At the aikido dojo, while practicing a move on my knees, I persisted in sitting back on my haunches and not being up on my toes; something all aikido students know as essential for successful hamni handachi.

Except, I didn’t know.

Over the hour-long class, the pain persisted and movement proved difficult.

The sensei, or teacher, tended my knotty injury with a cold compress. “By not being up on your toes, your shin and calf overextended,” he explained. My mistake cost me a lot of pain – literally.

He told me to keep practicing because, “You’ll need to demonstrate this on your test; remember this is a martial art.” Sensei said it more than once, four times, in fact. Between his words and my pain, I got the point.

At first, I didn’t believe that such a simple mistake could result in such pain.

Then, I became irritated at myself for not getting it right, this simple move. I silently called myself a wimp. I found myself blaming my partner and sensei too. Why didn’t they tell me?!

On reflection, I ultimately agreed with sensei’s conclusion: I had indeed, failed to execute the moves correctly and, as a result, failed in the technique, ultimately injuring myself.

I had to face the fact that while I didn’t ‘know better,’ I still made the mistake – it was my mistake, my responsibility. 

 

Mistakes as Great Teachers

Mistakes are great teachers, though we don’t typically like to admit this, particularly if we believe we have good intentions.

Admitting to mistakes makes us feel bad. Our self-esteem gets shaken, anxieties and doubts arise. We often wonder where we stand. We can feel vulnerable, threatened and even unsafe.

For me, I didn’t want to look foolish on the mat. I wanted immediate, positive results. I was secretly afraid that I couldn’t learn, that perhaps I didn’t have the right stuff after all, with my newly emerging identity as an aikidoist at stake.

The longer we focus on a mistake by either denying it, rationalizing it away, wallowing in the discomfort, or attempting to blame it on someone or something else, the longer we feel bad.

Consider that conversation you avoided too long, or simply never had, when it could’ve been a game changer (yes, go ahead and remember it here, notice your responses).

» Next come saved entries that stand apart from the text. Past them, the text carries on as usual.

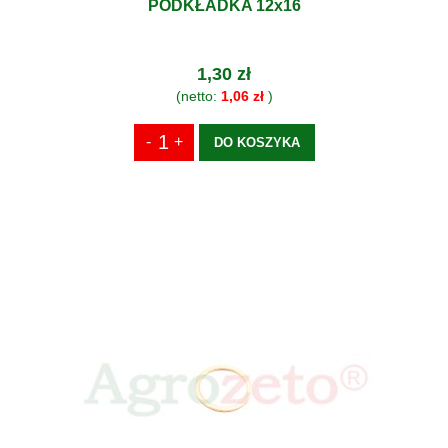
PODKŁADKA 12x16
1,30 zł
(netto:
1,06 zł
)
DO KOSZYKA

Or, recall that impulsive decision to say ‘yes’ without examining all the details first. (did it create anger, disappointment, or resentment?)

Or, reflect on that time your offer (event, project, plan, etc.) turned out to be a bust because you failed to first get good input from your team, coach or trusted advisors (yep, feel that one here too).

Amy Edmonson, a professor of Leadership and Management at Harvard, asked executives to estimate how many of the failures in their organizations were truly blameworthy (i.e. intentional or deviant). The answer?

A paltry 2 to 3% of failures were truly blameworthy, while anywhere between 70-90% were treated as blameworthy.

Indeed, some mishap had occurred, though not out of scheming or malice, yet these errors were most often treated as such.

We get tied up in painful knots, like the one in my throbbing calf, not only when we think about admitting to our own mistakes, but also when we’re afraid we’ll be blamed for someone else’s mistakes – so we blame them first. Hence the 70-90% of mistakes treated as blameworthy. No wonder it’s hard to admit our mistakes!

Bottom line: We just don’t always know what to do with mistakes.